◆ **PROMPT**:
Below are records to return verbatim; the pictures are to be dropped.

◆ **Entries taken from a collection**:
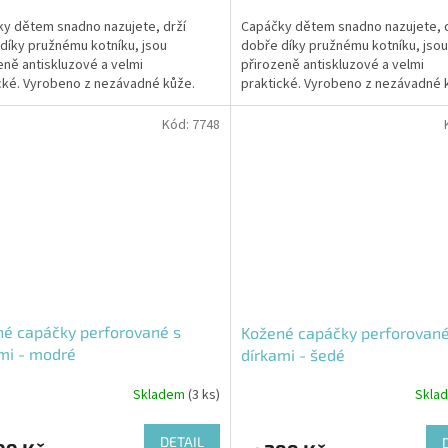
y dětem snadno nazujete, drží
Capáčky dětem snadno nazujete, d
díky pružnému kotníku, jsou
dobře díky pružnému kotníku, jsou
eně antiskluzové a velmi
přirozeně antiskluzové a velmi
cké. Vyrobeno z nezávadné kůže.
praktické. Vyrobeno z nezávadné 
Kód:
7748
é capáčky perforované s
Kožené capáčky perforované
mi - modré
dírkami - šedé
Skladem
(3 ks)
Skla
DETAIL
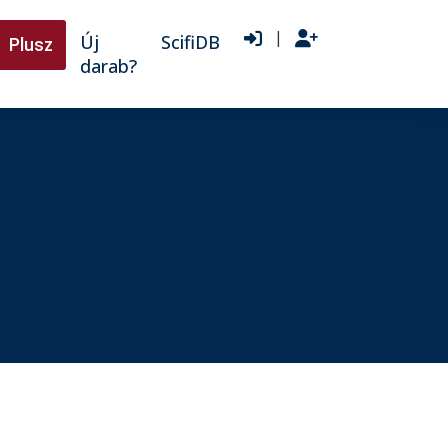
|
Új
ScifiDB
Plusz
darab?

◆ **RESPONSE**:
y dětem snadno nazujete, drží
Capáčky dětem snadno nazujete, d
díky pružnému kotníku, jsou
dobře díky pružnému kotníku, jsou
eně antiskluzové a velmi
přirozeně antiskluzové a velmi
cké. Vyrobeno z nezávadné kůže.
praktické. Vyrobeno z nezávadné 
Kód:
7748
é capáčky perforované s
Kožené capáčky perforované
mi - modré
dírkami - šedé
Skladem
(3 ks)
Skla
DETAIL
|
Új
ScifiDB
Plusz
darab?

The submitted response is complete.